TOM, J.P., MAZZARELLI, ROSENBERGER and RUBIN, JJ. Joseph O. Giaimo, for Plaintiff-Respondent. Patricia D'Alvia, for Defendant-Appellant. Patricia D'Alvia, for Third-Party Plaintiff-Appellant. Joshua R. Cohen, for Third-Party Defendant-Appellant.

Order, Supreme Court, New York County (Jane Solomon, J.), entered August 7, 2001, which granted plaintiff's motion to vacate a preclusion order without prejudice to defendants seeking a similar preclusion order in Queens County, unanimously affirmed, without costs.

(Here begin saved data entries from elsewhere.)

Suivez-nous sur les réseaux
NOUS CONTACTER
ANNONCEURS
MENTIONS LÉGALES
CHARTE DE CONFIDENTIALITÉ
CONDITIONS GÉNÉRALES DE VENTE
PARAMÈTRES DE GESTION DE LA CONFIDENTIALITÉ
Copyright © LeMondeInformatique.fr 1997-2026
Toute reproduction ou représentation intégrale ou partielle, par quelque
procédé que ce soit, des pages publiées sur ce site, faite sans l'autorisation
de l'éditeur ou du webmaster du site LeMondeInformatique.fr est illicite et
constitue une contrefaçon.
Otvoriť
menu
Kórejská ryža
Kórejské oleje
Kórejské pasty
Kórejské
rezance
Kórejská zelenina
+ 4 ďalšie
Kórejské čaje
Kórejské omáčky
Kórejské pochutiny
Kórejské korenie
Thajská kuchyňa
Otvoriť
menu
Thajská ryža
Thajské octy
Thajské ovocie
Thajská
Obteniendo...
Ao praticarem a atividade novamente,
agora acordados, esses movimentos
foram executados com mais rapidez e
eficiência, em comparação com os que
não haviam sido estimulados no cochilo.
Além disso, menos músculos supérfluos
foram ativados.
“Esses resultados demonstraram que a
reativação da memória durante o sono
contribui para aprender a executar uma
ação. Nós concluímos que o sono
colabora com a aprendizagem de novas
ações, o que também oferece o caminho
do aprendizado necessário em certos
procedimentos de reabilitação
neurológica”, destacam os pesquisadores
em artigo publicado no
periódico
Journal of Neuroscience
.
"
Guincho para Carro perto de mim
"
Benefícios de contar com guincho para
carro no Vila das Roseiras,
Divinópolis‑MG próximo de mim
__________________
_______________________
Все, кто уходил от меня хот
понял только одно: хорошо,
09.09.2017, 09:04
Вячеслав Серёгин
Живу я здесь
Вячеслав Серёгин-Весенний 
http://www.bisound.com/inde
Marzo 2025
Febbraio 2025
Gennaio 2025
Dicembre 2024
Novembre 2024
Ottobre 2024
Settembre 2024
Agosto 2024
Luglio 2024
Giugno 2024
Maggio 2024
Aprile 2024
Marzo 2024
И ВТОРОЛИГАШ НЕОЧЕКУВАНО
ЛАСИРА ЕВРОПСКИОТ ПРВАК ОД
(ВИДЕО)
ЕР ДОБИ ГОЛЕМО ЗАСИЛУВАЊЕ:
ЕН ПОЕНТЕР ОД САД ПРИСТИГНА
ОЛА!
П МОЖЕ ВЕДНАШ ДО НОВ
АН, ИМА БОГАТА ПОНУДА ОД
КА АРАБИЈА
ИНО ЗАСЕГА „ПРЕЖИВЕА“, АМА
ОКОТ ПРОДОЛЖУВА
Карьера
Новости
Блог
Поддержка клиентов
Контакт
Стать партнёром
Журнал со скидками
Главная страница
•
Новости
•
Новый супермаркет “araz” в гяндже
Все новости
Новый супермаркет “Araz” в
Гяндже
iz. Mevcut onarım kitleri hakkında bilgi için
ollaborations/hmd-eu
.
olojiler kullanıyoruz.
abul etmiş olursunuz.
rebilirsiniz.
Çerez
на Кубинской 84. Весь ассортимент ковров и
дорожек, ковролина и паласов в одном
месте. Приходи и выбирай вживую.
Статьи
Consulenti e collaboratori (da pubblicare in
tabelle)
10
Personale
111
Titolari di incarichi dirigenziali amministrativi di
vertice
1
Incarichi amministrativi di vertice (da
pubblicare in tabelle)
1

Plaintiff, injured in an automobile accident, commenced an action in Queens County against the owner and driver of the car in which he was a passenger, and in New York County against the hospital where he was given emergency room treatment.   It appears that plaintiff was permitted to file a note of issue in the New York County action even though he had not provided expert disclosure, and that he was precluded from offering expert evidence at trial at a pretrial conference at which he failed to appear and defendants represented that the expert disclosure had not been provided.   Plaintiff moved pursuant to CPLR 2221 “to reargue, renew and modify” the preclusion order, and, when the motion was denied, he moved in Queens County to consolidate the New York action with the Queens action, which motion was granted to the extent of ordering a joint trial in Queens.   When this Court dismissed plaintiff's appeal from the order denying his motion to reargue, renew or modify the preclusion order (279 A.D.2d 947, 720 N.Y.S.2d 778), he made a motion, again in New York County, pursuant to CPLR 5015(a)(1) to “vacate” the default that preceded the preclusion order.   This motion was properly granted “in deference” to the Queens County trial court, without prejudice to defendants seeking an order from that court precluding plaintiff from offering expert testimony at trial.   As the motion court stated, “The spirit of the IAS system dictates that the trial court retain control over actions before it, and in that spirit, it is appropriate that the Queens County justice should enjoy the opportunity to exercise his discretion over the trial of this action being held in his Court.”